» **What is needed**
Please transcribe the line with "Outline any instance of left lung upper lobe." and the lines after it through the end of the listing below, keeping both ends and nothing more.
# # # #
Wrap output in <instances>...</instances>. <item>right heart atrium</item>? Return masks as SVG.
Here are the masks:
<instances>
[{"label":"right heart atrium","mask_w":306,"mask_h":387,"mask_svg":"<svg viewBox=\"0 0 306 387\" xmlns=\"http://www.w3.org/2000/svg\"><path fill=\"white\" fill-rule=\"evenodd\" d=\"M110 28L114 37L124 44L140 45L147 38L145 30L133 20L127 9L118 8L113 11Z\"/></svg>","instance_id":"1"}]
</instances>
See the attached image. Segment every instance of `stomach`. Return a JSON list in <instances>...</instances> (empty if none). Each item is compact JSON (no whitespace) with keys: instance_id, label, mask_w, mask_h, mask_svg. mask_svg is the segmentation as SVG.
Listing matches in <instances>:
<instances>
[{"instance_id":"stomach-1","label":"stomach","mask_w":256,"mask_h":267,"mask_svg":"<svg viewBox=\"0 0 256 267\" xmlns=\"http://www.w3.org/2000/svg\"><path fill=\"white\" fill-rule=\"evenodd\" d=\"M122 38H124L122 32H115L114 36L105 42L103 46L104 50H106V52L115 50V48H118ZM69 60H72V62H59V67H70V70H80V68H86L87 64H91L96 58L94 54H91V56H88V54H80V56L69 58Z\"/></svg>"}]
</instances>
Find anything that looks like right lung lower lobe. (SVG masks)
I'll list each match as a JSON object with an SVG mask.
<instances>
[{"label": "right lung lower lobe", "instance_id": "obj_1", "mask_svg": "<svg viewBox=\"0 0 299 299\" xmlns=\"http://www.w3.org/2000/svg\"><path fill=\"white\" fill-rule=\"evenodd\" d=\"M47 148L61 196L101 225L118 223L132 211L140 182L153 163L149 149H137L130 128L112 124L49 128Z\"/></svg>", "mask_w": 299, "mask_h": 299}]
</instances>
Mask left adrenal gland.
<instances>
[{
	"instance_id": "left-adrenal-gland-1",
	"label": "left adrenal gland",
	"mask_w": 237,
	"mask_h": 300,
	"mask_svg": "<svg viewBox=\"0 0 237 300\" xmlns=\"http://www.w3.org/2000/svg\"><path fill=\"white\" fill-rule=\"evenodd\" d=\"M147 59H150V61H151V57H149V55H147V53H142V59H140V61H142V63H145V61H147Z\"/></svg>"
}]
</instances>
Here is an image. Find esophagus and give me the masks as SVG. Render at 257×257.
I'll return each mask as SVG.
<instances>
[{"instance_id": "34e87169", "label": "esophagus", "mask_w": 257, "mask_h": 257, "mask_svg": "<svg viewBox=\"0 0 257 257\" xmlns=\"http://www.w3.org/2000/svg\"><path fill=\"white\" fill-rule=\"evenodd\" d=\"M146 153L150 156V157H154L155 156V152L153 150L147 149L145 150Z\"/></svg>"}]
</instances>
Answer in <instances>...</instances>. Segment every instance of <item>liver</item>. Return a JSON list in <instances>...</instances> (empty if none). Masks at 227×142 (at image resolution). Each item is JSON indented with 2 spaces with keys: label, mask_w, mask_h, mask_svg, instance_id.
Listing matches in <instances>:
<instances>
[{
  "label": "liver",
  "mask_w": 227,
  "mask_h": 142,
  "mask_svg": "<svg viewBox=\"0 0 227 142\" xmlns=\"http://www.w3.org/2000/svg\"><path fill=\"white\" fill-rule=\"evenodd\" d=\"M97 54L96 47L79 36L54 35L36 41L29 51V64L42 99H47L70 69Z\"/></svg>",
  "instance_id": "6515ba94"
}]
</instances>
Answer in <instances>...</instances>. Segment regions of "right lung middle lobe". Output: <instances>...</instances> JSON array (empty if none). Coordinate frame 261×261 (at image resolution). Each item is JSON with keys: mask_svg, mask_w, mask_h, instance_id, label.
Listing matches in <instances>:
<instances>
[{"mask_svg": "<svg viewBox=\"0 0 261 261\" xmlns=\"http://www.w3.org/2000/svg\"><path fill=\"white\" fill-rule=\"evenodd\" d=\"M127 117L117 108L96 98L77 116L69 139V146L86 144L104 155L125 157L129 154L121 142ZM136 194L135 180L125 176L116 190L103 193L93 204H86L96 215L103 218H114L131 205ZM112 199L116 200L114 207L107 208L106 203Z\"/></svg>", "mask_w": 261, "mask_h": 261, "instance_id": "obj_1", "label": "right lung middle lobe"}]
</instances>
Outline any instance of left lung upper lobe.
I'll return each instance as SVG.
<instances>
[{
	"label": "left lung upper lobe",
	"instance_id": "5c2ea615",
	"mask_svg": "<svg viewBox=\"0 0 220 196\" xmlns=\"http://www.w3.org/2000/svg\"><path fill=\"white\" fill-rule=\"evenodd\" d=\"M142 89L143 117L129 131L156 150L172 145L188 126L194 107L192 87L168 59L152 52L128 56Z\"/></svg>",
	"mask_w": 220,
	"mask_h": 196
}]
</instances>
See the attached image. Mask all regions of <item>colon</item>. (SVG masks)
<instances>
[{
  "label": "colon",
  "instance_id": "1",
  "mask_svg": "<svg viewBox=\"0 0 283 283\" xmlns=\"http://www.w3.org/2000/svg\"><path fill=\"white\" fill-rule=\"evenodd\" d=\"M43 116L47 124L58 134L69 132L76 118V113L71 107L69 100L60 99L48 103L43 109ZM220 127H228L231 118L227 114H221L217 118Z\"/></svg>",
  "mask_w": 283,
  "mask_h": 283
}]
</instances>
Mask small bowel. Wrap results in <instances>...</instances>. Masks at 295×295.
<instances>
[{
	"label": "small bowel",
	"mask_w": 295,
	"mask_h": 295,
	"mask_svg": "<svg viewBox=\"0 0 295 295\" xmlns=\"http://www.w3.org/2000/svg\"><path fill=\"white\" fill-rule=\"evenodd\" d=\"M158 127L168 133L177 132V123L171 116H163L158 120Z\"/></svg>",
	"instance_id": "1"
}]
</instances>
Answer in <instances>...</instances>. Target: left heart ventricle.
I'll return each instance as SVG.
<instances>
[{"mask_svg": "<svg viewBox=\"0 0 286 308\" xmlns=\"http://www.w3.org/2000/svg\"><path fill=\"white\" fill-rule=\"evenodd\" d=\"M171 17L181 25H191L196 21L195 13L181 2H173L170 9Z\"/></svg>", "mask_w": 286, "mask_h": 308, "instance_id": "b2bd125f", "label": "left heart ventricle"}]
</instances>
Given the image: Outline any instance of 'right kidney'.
# # # #
» **Output for this exercise**
Outline any instance of left lung upper lobe.
I'll return each instance as SVG.
<instances>
[{
	"label": "left lung upper lobe",
	"instance_id": "5c2ea615",
	"mask_svg": "<svg viewBox=\"0 0 220 196\" xmlns=\"http://www.w3.org/2000/svg\"><path fill=\"white\" fill-rule=\"evenodd\" d=\"M142 89L143 117L129 131L156 150L172 145L188 126L194 107L192 87L168 59L152 52L128 56Z\"/></svg>",
	"mask_w": 220,
	"mask_h": 196
}]
</instances>
See the attached image. Mask all regions of <item>colon</item>. (SVG masks)
<instances>
[{
  "label": "colon",
  "instance_id": "1",
  "mask_svg": "<svg viewBox=\"0 0 283 283\" xmlns=\"http://www.w3.org/2000/svg\"><path fill=\"white\" fill-rule=\"evenodd\" d=\"M43 116L47 124L58 134L69 132L76 118V113L71 107L69 100L60 99L48 103L43 109ZM220 127H228L231 118L227 114H221L217 118Z\"/></svg>",
  "mask_w": 283,
  "mask_h": 283
}]
</instances>
Mask small bowel. Wrap results in <instances>...</instances>. Masks at 295×295.
<instances>
[{
	"label": "small bowel",
	"mask_w": 295,
	"mask_h": 295,
	"mask_svg": "<svg viewBox=\"0 0 295 295\" xmlns=\"http://www.w3.org/2000/svg\"><path fill=\"white\" fill-rule=\"evenodd\" d=\"M158 127L168 133L177 132V123L171 116H163L158 120Z\"/></svg>",
	"instance_id": "1"
}]
</instances>
Answer in <instances>...</instances>. Target: left heart ventricle.
I'll return each instance as SVG.
<instances>
[{"mask_svg": "<svg viewBox=\"0 0 286 308\" xmlns=\"http://www.w3.org/2000/svg\"><path fill=\"white\" fill-rule=\"evenodd\" d=\"M171 17L181 25H191L196 21L195 13L181 2H173L170 9Z\"/></svg>", "mask_w": 286, "mask_h": 308, "instance_id": "b2bd125f", "label": "left heart ventricle"}]
</instances>
Given the image: Outline any instance of 'right kidney'.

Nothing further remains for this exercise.